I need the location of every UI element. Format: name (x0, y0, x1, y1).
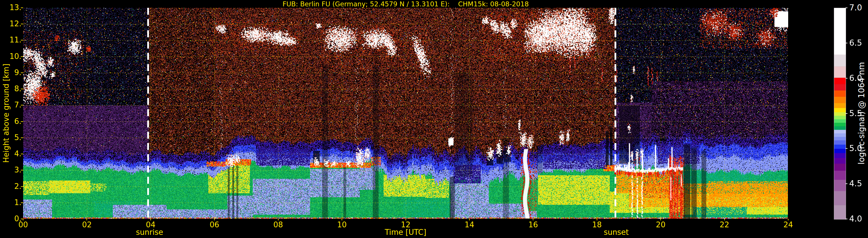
x-tick-mark (405, 219, 406, 220)
colorbar-tick-label: 7.0 (849, 3, 868, 12)
x-tick-mark (597, 219, 597, 220)
y-tick-label: 9. (1, 68, 22, 77)
x-tick-mark (724, 219, 725, 220)
colorbar-tick-mark (845, 7, 847, 8)
x-tick-mark (788, 219, 788, 220)
colorbar-tick-label: 4.5 (849, 179, 868, 188)
x-tick-label: 06 (203, 220, 226, 229)
y-tick-mark (21, 40, 23, 40)
x-tick-mark (87, 219, 87, 220)
x-tick-mark (342, 219, 342, 220)
y-tick-label: 2. (1, 182, 22, 191)
y-tick-mark (21, 105, 23, 105)
x-tick-label: 12 (394, 220, 417, 229)
x-tick-label: 04 (139, 220, 162, 229)
y-tick-mark (21, 186, 23, 187)
x-tick-mark (533, 219, 533, 220)
x-tick-label: 16 (522, 220, 545, 229)
y-tick-mark (21, 72, 23, 73)
x-tick-label: 10 (330, 220, 353, 229)
y-tick-mark (21, 154, 23, 154)
y-tick-label: 6. (1, 117, 22, 126)
colorbar-tick-mark (845, 113, 847, 114)
x-tick-label: 02 (75, 220, 98, 229)
y-tick-mark (21, 7, 23, 8)
x-tick-label: 22 (713, 220, 736, 229)
x-tick-label: 24 (777, 220, 800, 229)
lidar-heatmap-canvas (23, 8, 788, 219)
x-tick-label: 20 (649, 220, 672, 229)
y-tick-mark (21, 121, 23, 122)
colorbar-tick-label: 4.0 (849, 214, 868, 224)
colorbar-tick-mark (845, 43, 847, 43)
colorbar-tick-label: 5.5 (849, 109, 868, 118)
y-tick-label: 12. (1, 19, 22, 28)
colorbar-tick-label: 6.5 (849, 38, 868, 48)
x-tick-label: 08 (267, 220, 290, 229)
colorbar-tick-label: 6.0 (849, 73, 868, 83)
y-tick-label: 5. (1, 133, 22, 142)
colorbar-tick-label: 5.0 (849, 143, 868, 153)
y-tick-mark (21, 56, 23, 57)
y-tick-label: 8. (1, 84, 22, 93)
page-root: FUB: Berlin FU (Germany; 52.4579 N / 13.… (0, 0, 868, 238)
colorbar-gradient (834, 8, 846, 219)
x-tick-mark (469, 219, 470, 220)
y-tick-label: 7. (1, 101, 22, 109)
y-tick-mark (21, 137, 23, 138)
colorbar-tick-mark (845, 183, 847, 184)
y-tick-label: 10. (1, 52, 22, 61)
x-tick-mark (23, 219, 24, 220)
colorbar-tick-mark (845, 78, 847, 78)
y-tick-label: 4. (1, 149, 22, 158)
sunrise-annotation: sunrise (126, 228, 173, 237)
colorbar-tick-mark (845, 219, 847, 219)
y-tick-label: 1. (1, 198, 22, 207)
x-tick-label: 00 (11, 220, 35, 229)
x-axis-label: Time [UTC] (382, 228, 429, 237)
y-tick-label: 13. (1, 3, 22, 12)
sunset-annotation: sunset (593, 228, 640, 237)
plot-title: FUB: Berlin FU (Germany; 52.4579 N / 13.… (23, 0, 788, 8)
y-tick-mark (21, 89, 23, 89)
x-tick-label: 14 (458, 220, 481, 229)
y-tick-label: 3. (1, 166, 22, 174)
x-tick-mark (660, 219, 661, 220)
y-tick-label: 11. (1, 36, 22, 44)
y-tick-mark (21, 170, 23, 170)
x-tick-label: 18 (585, 220, 609, 229)
y-tick-mark (21, 202, 23, 203)
x-tick-mark (214, 219, 215, 220)
y-tick-mark (21, 24, 23, 24)
x-tick-mark (150, 219, 151, 220)
x-tick-mark (278, 219, 279, 220)
colorbar-tick-mark (845, 148, 847, 149)
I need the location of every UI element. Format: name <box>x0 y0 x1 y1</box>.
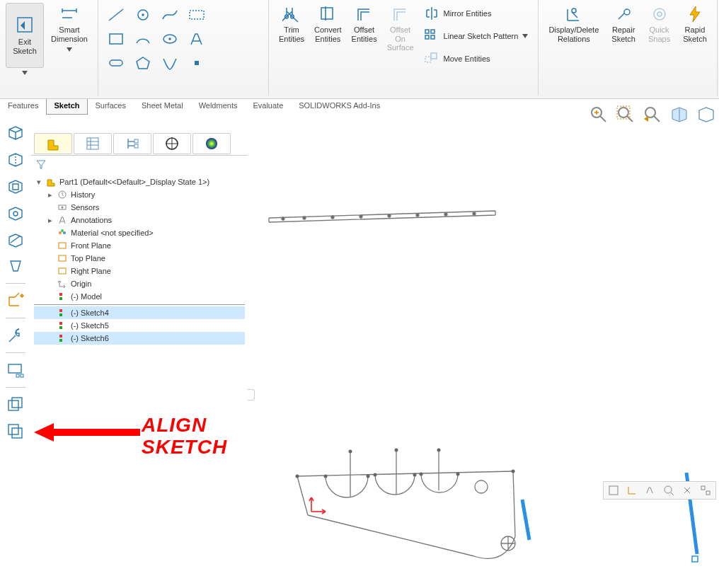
parabola-tool[interactable] <box>158 52 182 74</box>
ctx-btn-6[interactable] <box>698 483 713 497</box>
extrude-boss-icon[interactable] <box>4 120 27 143</box>
revolve-cut-icon[interactable] <box>4 201 27 224</box>
ellipse-tool[interactable] <box>158 28 182 50</box>
tab-sketch[interactable]: Sketch <box>46 99 87 115</box>
instant3d-icon[interactable] <box>4 289 27 312</box>
swept-cut-icon[interactable] <box>4 228 27 250</box>
zoom-area-icon[interactable] <box>616 105 635 126</box>
circle-tool[interactable] <box>131 4 155 25</box>
tree-top[interactable]: Top Plane <box>34 252 245 265</box>
filter-tree[interactable] <box>31 156 248 174</box>
display-relations-button[interactable]: Display/Delete Relations <box>544 3 603 45</box>
tree-sensors[interactable]: Sensors <box>34 201 245 214</box>
tab-evaluate[interactable]: Evaluate <box>245 99 291 115</box>
smartdim-dropdown[interactable] <box>47 45 92 54</box>
copy2-icon[interactable] <box>4 420 27 443</box>
line-tool[interactable] <box>104 4 128 25</box>
svg-point-17 <box>654 8 665 20</box>
fm-tab-dimxpert[interactable] <box>153 133 191 154</box>
tree-right[interactable]: Right Plane <box>34 265 245 277</box>
arc-tool[interactable] <box>131 28 155 50</box>
tab-addins[interactable]: SOLIDWORKS Add-Ins <box>291 99 388 115</box>
ctx-btn-1[interactable] <box>606 483 621 497</box>
tree-sketch4[interactable]: (-) Sketch4 <box>34 306 245 319</box>
display-style-icon[interactable] <box>696 105 716 126</box>
anno-line2: SKETCH <box>142 437 227 459</box>
tree-material[interactable]: Material <not specified> <box>34 226 245 239</box>
rect-tool[interactable] <box>104 28 128 50</box>
fm-panel-tabs <box>31 130 248 156</box>
convert-label: Convert Entities <box>314 25 342 43</box>
svg-rect-31 <box>87 138 98 149</box>
fm-tab-render[interactable] <box>192 133 231 154</box>
svg-rect-48 <box>59 313 62 316</box>
svg-point-40 <box>63 231 66 234</box>
svg-rect-33 <box>134 144 138 148</box>
sk6-label: (-) Sketch6 <box>71 334 109 342</box>
slot-tool[interactable] <box>185 4 209 25</box>
svg-point-66 <box>374 473 377 477</box>
tree-history[interactable]: ▸History <box>34 188 245 201</box>
tree-annotations[interactable]: ▸Annotations <box>34 214 245 226</box>
feature-tree: ▾Part1 (Default<<Default>_Display State … <box>31 174 248 346</box>
fm-tab-tree[interactable] <box>34 133 72 154</box>
empty1 <box>212 4 236 25</box>
fm-tab-property[interactable] <box>74 133 112 154</box>
polygon-tool[interactable] <box>131 52 155 74</box>
ctx-btn-3[interactable] <box>643 483 657 497</box>
svg-point-64 <box>324 475 328 478</box>
mirror-label: Mirror Entities <box>444 9 492 18</box>
tab-features[interactable]: Features <box>0 99 46 115</box>
convert-button[interactable]: Convert Entities <box>310 3 346 45</box>
sensors-label: Sensors <box>71 203 99 212</box>
exit-dropdown[interactable] <box>6 68 44 78</box>
wrench-icon[interactable] <box>4 324 27 347</box>
tree-origin[interactable]: Origin <box>34 277 245 290</box>
copy-icon[interactable] <box>4 393 27 416</box>
tree-sketch5[interactable]: (-) Sketch5 <box>34 319 245 332</box>
text-tool[interactable] <box>185 28 209 50</box>
svg-point-63 <box>296 475 299 478</box>
trim-button[interactable]: Trim Entities <box>275 3 309 45</box>
svg-rect-28 <box>12 398 22 408</box>
offset-icon <box>355 4 374 24</box>
tab-surfaces[interactable]: Surfaces <box>88 99 134 115</box>
offset-surface-label: Offset On Surface <box>387 25 414 52</box>
material-label: Material <not specified> <box>71 229 154 237</box>
svg-point-57 <box>388 214 391 217</box>
offset-button[interactable]: Offset Entities <box>347 3 381 45</box>
loft-cut-icon[interactable] <box>4 255 27 277</box>
extrude-cut-icon[interactable] <box>4 174 27 197</box>
tab-sheetmetal[interactable]: Sheet Metal <box>134 99 191 115</box>
zoom-fit-icon[interactable] <box>589 105 609 126</box>
smart-dimension-button[interactable]: Smart Dimension <box>47 3 92 45</box>
align-sketch-icon[interactable] <box>4 359 27 381</box>
slot2-tool[interactable] <box>104 52 128 74</box>
smart-dimension-label: Smart Dimension <box>51 25 88 43</box>
ctx-btn-4[interactable] <box>662 483 676 497</box>
ctx-btn-2[interactable] <box>625 483 639 497</box>
mirror-entities-button[interactable]: Mirror Entities <box>424 6 529 21</box>
svg-rect-42 <box>59 243 66 248</box>
move-label: Move Entities <box>444 54 490 63</box>
convert-icon <box>318 4 338 24</box>
prev-view-icon[interactable] <box>643 105 662 126</box>
tree-model[interactable]: (-) Model <box>34 290 245 303</box>
panel-resize-handle[interactable] <box>248 389 255 400</box>
point-tool[interactable] <box>185 52 209 74</box>
svg-rect-15 <box>431 53 437 59</box>
rapid-sketch-button[interactable]: Rapid Sketch <box>679 3 711 45</box>
tree-front[interactable]: Front Plane <box>34 239 245 252</box>
section-view-icon[interactable] <box>669 105 689 126</box>
tab-weldments[interactable]: Weldments <box>191 99 246 115</box>
fm-tab-config[interactable] <box>113 133 151 154</box>
repair-sketch-button[interactable]: Repair Sketch <box>607 3 640 45</box>
exit-sketch-button[interactable]: Exit Sketch <box>6 3 44 68</box>
tree-root[interactable]: ▾Part1 (Default<<Default>_Display State … <box>34 175 245 188</box>
spline-tool[interactable] <box>158 4 182 25</box>
svg-rect-75 <box>609 486 618 495</box>
revolve-boss-icon[interactable] <box>4 147 27 170</box>
linear-pattern-button[interactable]: Linear Sketch Pattern <box>424 28 529 44</box>
ctx-btn-5[interactable] <box>680 483 694 497</box>
tree-sketch6[interactable]: (-) Sketch6 <box>34 332 245 345</box>
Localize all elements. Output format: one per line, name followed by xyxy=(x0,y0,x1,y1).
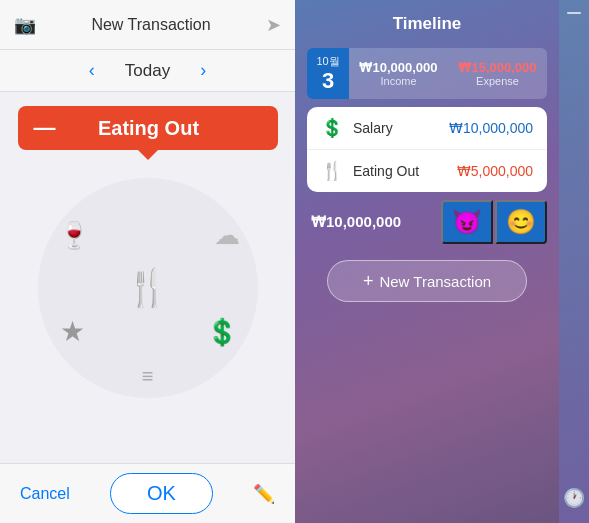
transaction-card: 💲 Salary ₩10,000,000 🍴 Eating Out ₩5,000… xyxy=(307,107,547,192)
top-bar-title: New Transaction xyxy=(91,16,210,34)
transaction-row[interactable]: 🍴 Eating Out ₩5,000,000 xyxy=(307,150,547,192)
smile-emoji-button[interactable]: 😊 xyxy=(495,200,547,244)
menu-lines-icon[interactable]: ≡ xyxy=(142,365,154,388)
pencil-button[interactable]: ✏️ xyxy=(253,483,275,505)
expense-amount: ₩15,000,000 xyxy=(458,60,536,75)
money-icon[interactable]: 💲 xyxy=(206,317,238,348)
salary-name: Salary xyxy=(353,120,449,136)
salary-amount: ₩10,000,000 xyxy=(449,120,533,136)
balance-emoji-row: ₩10,000,000 😈 😊 xyxy=(307,200,547,244)
wine-icon[interactable]: 🍷 xyxy=(58,220,90,251)
clock-icon: 🕐 xyxy=(563,487,585,509)
eating-out-name: Eating Out xyxy=(353,163,457,179)
plus-icon: + xyxy=(363,271,374,292)
date-month: 10월 xyxy=(316,54,339,69)
transaction-row[interactable]: 💲 Salary ₩10,000,000 xyxy=(307,107,547,150)
category-label: Eating Out xyxy=(98,117,199,140)
income-card: ₩10,000,000 Income xyxy=(349,48,448,99)
next-date-button[interactable]: › xyxy=(200,60,206,81)
star-icon[interactable]: ★ xyxy=(60,315,85,348)
summary-cards: ₩10,000,000 Income ₩15,000,000 Expense xyxy=(349,48,547,99)
timeline-header: Timeline xyxy=(295,0,559,44)
eating-out-icon: 🍴 xyxy=(321,160,343,182)
edge-dash xyxy=(567,12,581,14)
fork-knife-center-icon: 🍴 xyxy=(125,267,170,309)
category-bar: — Eating Out xyxy=(18,106,278,150)
date-badge: 10월 3 xyxy=(307,48,349,99)
cancel-button[interactable]: Cancel xyxy=(20,485,70,503)
date-bar: ‹ Today › xyxy=(0,50,295,92)
income-label: Income xyxy=(380,75,416,87)
date-card-row: 10월 3 ₩10,000,000 Income ₩15,000,000 Exp… xyxy=(307,48,547,99)
prev-date-button[interactable]: ‹ xyxy=(89,60,95,81)
cloud-icon[interactable]: ☁ xyxy=(214,220,240,251)
minus-button[interactable]: — xyxy=(34,117,56,139)
date-label: Today xyxy=(125,61,170,81)
date-day: 3 xyxy=(322,69,334,93)
category-circle-menu: 🍴 🍷 ☁ ★ 💲 ≡ xyxy=(38,178,258,398)
send-icon[interactable]: ➤ xyxy=(266,14,281,36)
new-transaction-label: New Transaction xyxy=(379,273,491,290)
devil-emoji-button[interactable]: 😈 xyxy=(441,200,493,244)
expense-card: ₩15,000,000 Expense xyxy=(448,48,547,99)
income-amount: ₩10,000,000 xyxy=(359,60,437,75)
camera-icon[interactable]: 📷 xyxy=(14,14,36,36)
ok-button[interactable]: OK xyxy=(110,473,213,514)
new-transaction-button[interactable]: + New Transaction xyxy=(327,260,527,302)
balance-text: ₩10,000,000 xyxy=(307,213,441,231)
right-edge-strip: 🕐 xyxy=(559,0,589,523)
timeline-title: Timeline xyxy=(393,14,462,34)
right-panel: Timeline 10월 3 ₩10,000,000 Income ₩15,00… xyxy=(295,0,559,523)
salary-icon: 💲 xyxy=(321,117,343,139)
bottom-bar: Cancel OK ✏️ xyxy=(0,463,295,523)
left-panel: 📷 New Transaction ➤ ‹ Today › — Eating O… xyxy=(0,0,295,523)
top-bar: 📷 New Transaction ➤ xyxy=(0,0,295,50)
expense-label: Expense xyxy=(476,75,519,87)
eating-out-amount: ₩5,000,000 xyxy=(457,163,533,179)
* * *
* [What to do]: All lines above with the word "Cancel" need to be reported.

* [Response area]:
cancel-button[interactable]: Cancel xyxy=(20,485,70,503)
bottom-bar: Cancel OK ✏️ xyxy=(0,463,295,523)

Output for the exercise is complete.